(Extracted page text data)
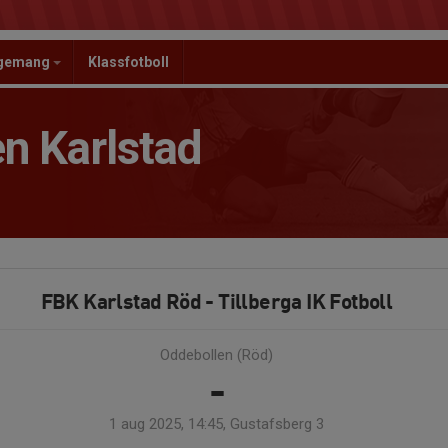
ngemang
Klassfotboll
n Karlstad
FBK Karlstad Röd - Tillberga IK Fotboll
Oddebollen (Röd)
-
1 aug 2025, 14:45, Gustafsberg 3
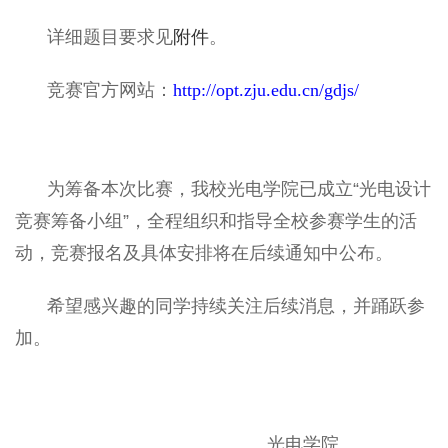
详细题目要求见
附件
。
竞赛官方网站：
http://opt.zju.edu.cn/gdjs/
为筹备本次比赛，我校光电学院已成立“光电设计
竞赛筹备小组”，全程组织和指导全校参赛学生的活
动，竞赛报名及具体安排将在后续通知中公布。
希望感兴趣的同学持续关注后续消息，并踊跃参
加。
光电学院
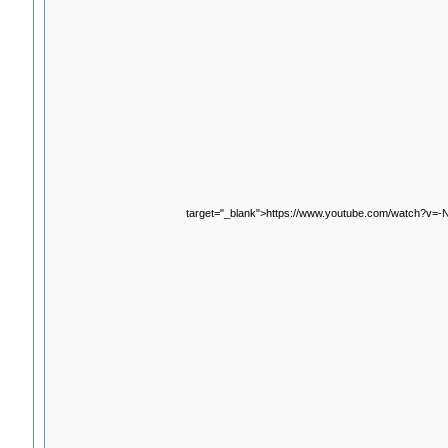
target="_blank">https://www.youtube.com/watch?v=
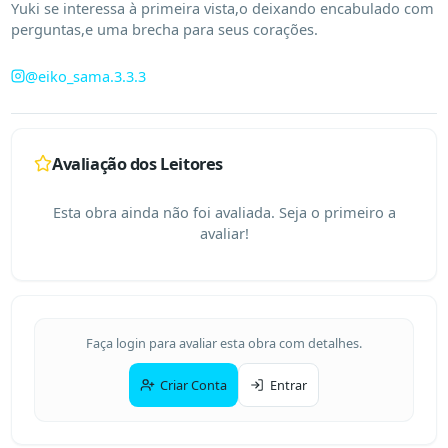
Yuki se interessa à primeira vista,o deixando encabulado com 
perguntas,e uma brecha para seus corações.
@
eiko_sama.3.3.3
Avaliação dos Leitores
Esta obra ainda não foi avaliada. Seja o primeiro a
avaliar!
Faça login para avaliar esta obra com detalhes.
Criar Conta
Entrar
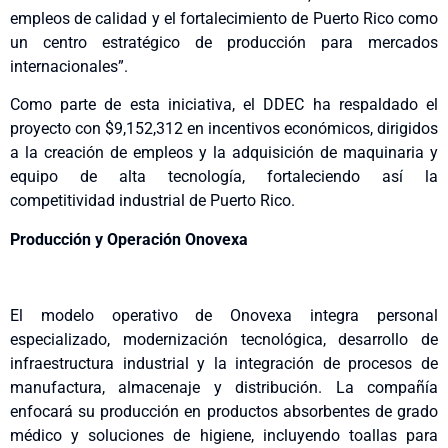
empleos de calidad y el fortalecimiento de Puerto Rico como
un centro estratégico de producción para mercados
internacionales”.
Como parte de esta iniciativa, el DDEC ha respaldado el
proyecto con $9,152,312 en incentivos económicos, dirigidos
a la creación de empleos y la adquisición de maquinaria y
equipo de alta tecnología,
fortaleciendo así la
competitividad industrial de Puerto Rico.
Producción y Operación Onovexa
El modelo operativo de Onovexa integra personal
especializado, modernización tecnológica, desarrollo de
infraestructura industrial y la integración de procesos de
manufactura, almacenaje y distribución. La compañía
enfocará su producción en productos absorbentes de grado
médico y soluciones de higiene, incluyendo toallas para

• _Work request_: Only an exact copy of the entries, with no pictures, is expected as the answer.

• _Answer for this exercise_:
ngemang
Klassfotboll
n Karlstad
FBK Karlstad Röd - Tillberga IK Fotboll
Oddebollen (Röd)
-
1 aug 2025, 14:45, Gustafsberg 3
详细题目要求见
附件
。
竞赛官方网站：
http://opt.zju.edu.cn/gdjs/
为筹备本次比赛，我校光电学院已成立“光电设计
竞赛筹备小组”，全程组织和指导全校参赛学生的活
动，竞赛报名及具体安排将在后续通知中公布。
希望感兴趣的同学持续关注后续消息，并踊跃参
加。
光电学院
target="_blank">https://www.youtube.com/watch?v=
Yuki se interessa à primeira vista,o deixando encabulado com 
perguntas,e uma brecha para seus corações.
@
eiko_sama.3.3.3
Avaliação dos Leitores
Esta obra ainda não foi avaliada. Seja o primeiro a
avaliar!
Faça login para avaliar esta obra com detalhes.
Criar Conta
Entrar
empleos de calidad y el fortalecimiento de Puerto Rico como
un centro estratégico de producción para mercados
internacionales”.
Como parte de esta iniciativa, el DDEC ha respaldado el
proyecto con $9,152,312 en incentivos económicos, dirigidos
a la creación de empleos y la adquisición de maquinaria y
equipo de alta tecnología,
fortaleciendo así la
competitividad industrial de Puerto Rico.
Producción y Operación Onovexa
El modelo operativo de Onovexa integra personal
especializado, modernización tecnológica, desarrollo de
infraestructura industrial y la integración de procesos de
manufactura, almacenaje y distribución. La compañía
enfocará su producción en productos absorbentes de grado
médico y soluciones de higiene, incluyendo toallas para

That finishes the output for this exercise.